O aluno do PPGICS também chama a atenção sobre como os grupos ciganos têm um outro olhar para a saúde. “Eles vêem a saúde de forma diferente dos profissionais da área e da população em geral. Quando um cigano fica doente, muitas vezes, o grupo todo acaba indo para o hospital e aí se encontram muitos conflitos, principalmente, pelos horários e limites de visitas aos pacientes.”
Em entrevista ao site do Icict, Aluízio de Azevedo Silva Júnior fala um pouco mais sobre a sua tese, o racismo que envolve os povos ciganos e o impacto disto na saúde destes povos.
O aluno do PPGICS complementou por texto algumas perguntas:
Em sua pesquisa, foi constatado algum tipo de discriminação em relação às comunidades ciganas? Como isto se reflete na saúde do povo cigano?
Todas as pessoas que entrevistei, e foram 20 no Brasil e 20 em Portugal, relataram haver racismo institucional na saúde. Em Portugal, há relatos de que houve esterilizações forçadas de mulheres ciganas e também maus tratos por parte de alguns profissionais. No Brasil, houve conflitos entre a equipe de saúde cigana do Ministério da Saúde e parte do movimento cigano brasileiro em um cartaz editado pelo órgão para divulgar a portaria 940(que dispensa ciganos de apresentarem documentos de comprovante de residência e identificação para serem atendidos nos serviços do SUS), que acabou indo parar no Ministério Público Federal (MPF), porque a foto da peça publicitária estava ilustrada apenas por uma família da etnia Rom. Os ciganos da etnia Kalon não se sentiram representados e questionaram o cartaz, que teve uma tiragem de cinco mil exemplares e foi dirigido a profissionais de saúde. Acredito que há questões históricas que reforçam o racismo, como os estereótipos e estigmas que foram criados e difundidos, inclusive com o apoio da mídia, da ciência e da literatura, acerca dos ciganos e que precisam cessar.

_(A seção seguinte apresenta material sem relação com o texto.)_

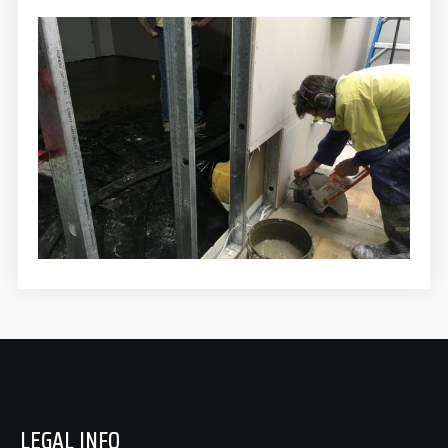
LEGAL INFO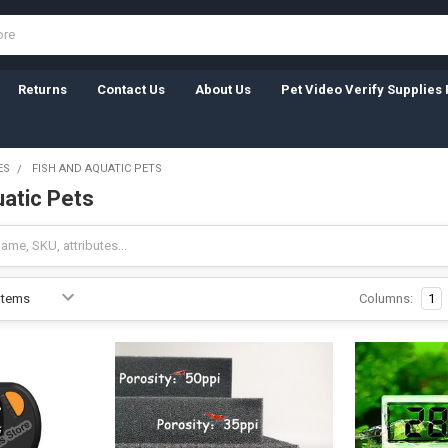
Returns
Contact Us
About Us
Pet Video Verify Supplies 
ES
FISH AND AQUATIC PETS
uatic Pets
Columns:
1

Estas questões afetam de diversas maneiras na saúde, uma vez que pode causar desconfiança dos profissionais e dos serviços, além de conflitos e ausência de prosseguimentos de tratamentos que exijam acompanhamento prolongado, por exemplo.
Quais as principais doenças que afetam à população cigana do país? Há dados sobre isso?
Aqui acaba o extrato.